Chapter 1: Derek's Arrival
There are some nights in the ER you can’t shake off, no matter how hard you try. Derek’s was one of them. His visit was quick, his condition shifting right under our noses, and by the end, there was no going back.
Even now, sitting at my cluttered desk—half-drunk coffee cooling in a Styrofoam cup, the muted TV in the corner reciting the evening news—I can still see that night so clearly. The bitter tang clung to my tongue, grounding me in the here and now even as my mind kept drifting back. The overhead lights buzzed, and exhaustion pressed behind my eyes. But some cases leave a scar. Derek’s did.
Derek was 29. He walked in because his throat just felt wrong. For a few months, swallowing food had become a struggle. Add a nagging cough, and he finally decided it was time to get checked out.
He showed up in a faded Nirvana T-shirt—the yellow smiley face was cracked and peeling, probably vintage, or at least thrifted—and jeans, looking every bit the guy you’d see at a record store. His face was tight with exhaustion and worry. He kept clearing his throat, eyes flicking to the wall clock like he had somewhere better to be. You just knew this wasn’t someone who came to the hospital unless he had no other choice.

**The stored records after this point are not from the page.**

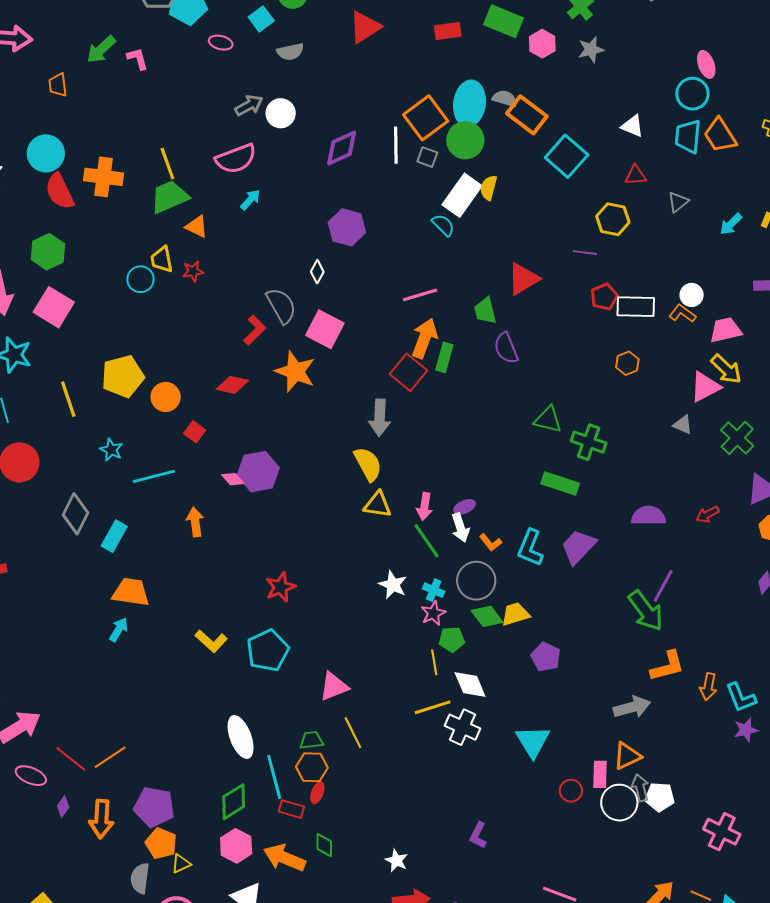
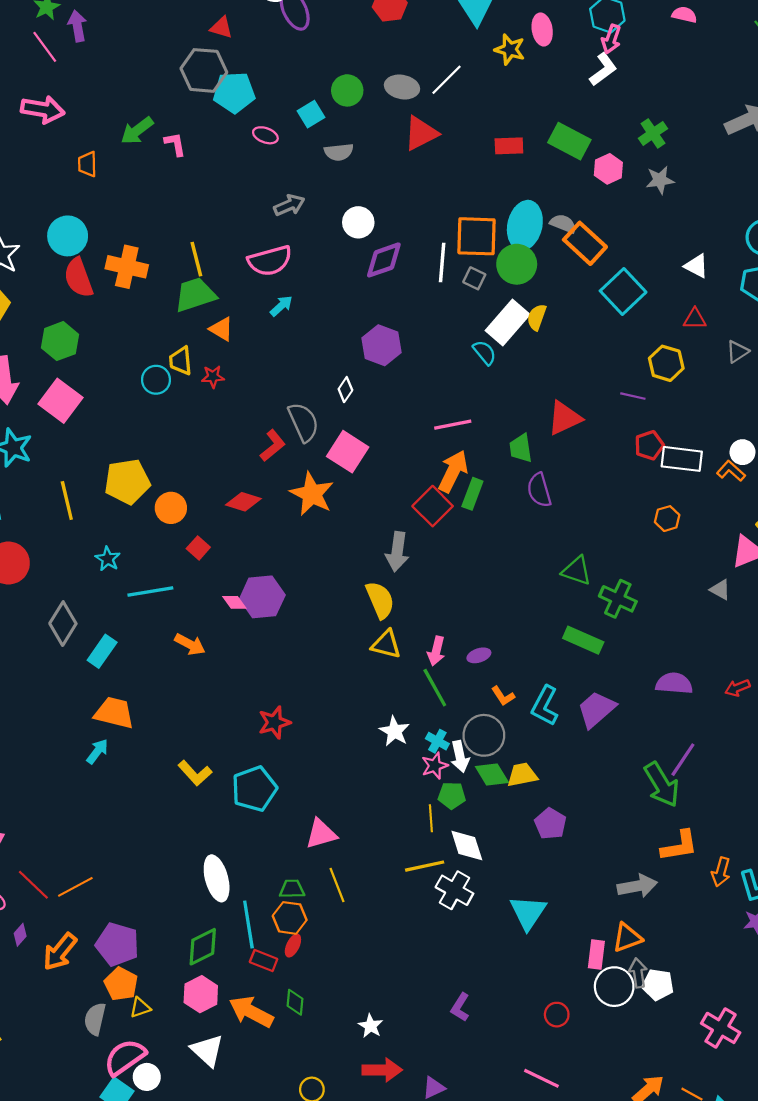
white circle: (281, 113) -> (358, 222), moved
orange square: (426, 118) -> (477, 236), turned 33
orange arrow: (195, 522) -> (190, 644), turned 120
white arrow: (460, 528) -> (460, 757), moved
red circle: (571, 791) -> (557, 1015), moved
orange arrow: (101, 819) -> (60, 952), turned 30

Turns out, this wasn’t even his first stop. He’d already gone to urgent care. That doctor took his history and found out he’d been struggling to swallow anything—sandwiches, oatmeal, didn’t matter—for over two months. The doc told him he needed more tests at a real hospital, and, as gently as possible, warned him to watch out for the chance of esophageal cancer.
I could almost picture that urgent care: harsh fluorescent lighting, a stiff vinyl chair, a young doctor doing their best not to let their voice shake. No one wants to be the person who plants that kind of fear in someone’s mind.
“Esophageal cancer? How could I have esophageal cancer? No one in my family’s ever had cancer. And I’m still so young!” Derek’s voice broke, disbelief and anger crashing together.
He bit his lip, eyes darting up to meet mine, then away again. For a second, he looked like a kid about to get grounded. He stared at the linoleum, fiddling with his jacket zipper. I recognized that look—clinging to hope that this was all some mistake, a doctor being overly cautious.
Every med student knows the drill: trouble swallowing that keeps getting worse? You don’t mess around. Cancer’s always lurking on the list, no matter how young the patient.
Dysphagia that gets worse over time is a red flag you never ignore. Sure, you check for reflux or strictures, but cancer is always there, hovering at the edge of every differential diagnosis.
Think about it: the esophagus is just a tube. Food’s got to make the journey down to the stomach, but if a tumor starts squeezing it tight, the opening narrows. At first, bread and meat get stuck. Later, even water struggles to make it through.